Fast-food workers around the globe walked off the job in a coordinated one-day strike Thursday, joining their sign-bearing supporters and activists on the sidewalks in front of their establishments to demand larger paychecks from the world’s most recognized and profitable restaurant chains.
By taking the movement global, labor rights activists hope to increase pressure on these American companies, which are increasingly reliant on their operations abroad.
McDonald’s Corp. (NYSE:MCD), the largest eatery operator in the world that earned $1.2 billion in profit in the first three months of the year, has been the primary target, but the U.S.-based movement is demanding that all major fast food chains, including KFC, Pizza Hut, Domino’s and Burger King, fork over more hourly pay to their line cooks and cashiers.
Fast-food workers in the U.S. make an average of $9 an hour, according to the Bureau of Labor Statistics, 24 percent more than the federal minimum wage but lower than what some states and cities require. Many fast-food workers earn less than that in some of the country’s most expensive cities, like New York, and have difficulties obtaining full-time work as companies try to avoid paying health benefits by keeping workers under 30 hours a week.

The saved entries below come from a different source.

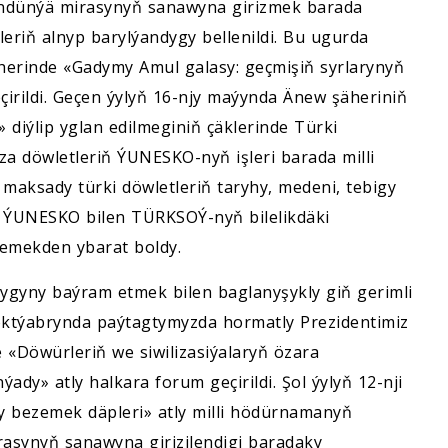
tindünýä mirasynyň sanawyna girizmek barada
eriň alnyp barylýandygy bellenildi. Bu ugurda
herinde «Gadymy Amul galasy: geçmişiň syrlarynyň
çirildi. Geçen ýylyň 16-njy maýynda Änew şäheriniň
 diýlip yglan edilmeginiň çäklerinde Türki
 döwletleriň ÝUNESKO-nyň işleri barada milli
y maksady türki döwletleriň taryhy, medeni, tebigy
a ÝUNESKO bilen TÜRKSOÝ-nyň bilelikdäki
lemekden ybarat boldy.
gyny baýram etmek bilen baglanyşykly giň gerimli
oktýabrynda paýtagtymyzda hormatly Prezidentimiz
Döwürleriň we siwilizasiýalaryň özara
dy» atly halkara forum geçirildi. Şol ýylyň 12-nji
y bezemek däpleri» atly milli hödürnamanyň
synyň sanawyna girizilendigi baradaky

In the U.S., workers and unions are demanding a minimum hourly wage of $15 and the right to organize without retaliation. In Wisconsin on Thursday, Bloomberg News reported that about 200 people rallied at a county courthouse and marched to a nearby shopping center, while in Atlanta a Burger King closed for the day after attempting to open its doors only to customers.
Continue Reading Below
Demands by fast-food workers in other countries vary. In Indonesia workers are demanding a 5-percent service charge to be distributed to employees, while in Karachi, Pakistan, a local union rallied to simply for higher pay.
On Thursday, organizers lauded the one-day strike, which they said took place in more than 150 cities in the U.S. and about 80 elsewhere. CNN reported actions in “dozens” of U.S. cities and “several” countries. Twitter users have been posting images of demonstrations from Belgium to the Philippines.
Others have taken to Twitter to deride the demand for $15 an hour, echoing the sentiment expressed by former McDonald’s CEO Ed Rensi, who told Fox News last August that the move would “absolutely” shut down 15 to 20 percent of America's small businesses.
Fast Food Forward, the main organizing group backed by the U.S.-based Service Employees International Union, says it isn’t calling for a national minimum wage hike to $15 an hour and that its target is fast-food corporations and the franchises with which they do business. In the U.S., the fast-food industry has the largest disparity between executive pay and the average incomes of their bottom-rung employees.
At the same time, the largest quick-service restaurant chains consistently pay dividends – the money they give back to shareholders who hold their stock for certain period of time as an incentive to keep holding their stakes. McDonald’s, for example, paid out $801 million in the first three months of the year, or about 66 percent of the value of its net income for the quarter. The company currently pays shareholders 81 cents per common share, up from 37.5 cents in February 2008, two months into the last U.S. recession.
The strikes have been organized by the SEIU, which represents about 2.1 million workers, the International Union of Food, Agricultural, Hotel, Restaurant, Catering, Tobacco and Allied Workers’ Associations, based in Petit-Lancy, Switzerland, and local affiliates.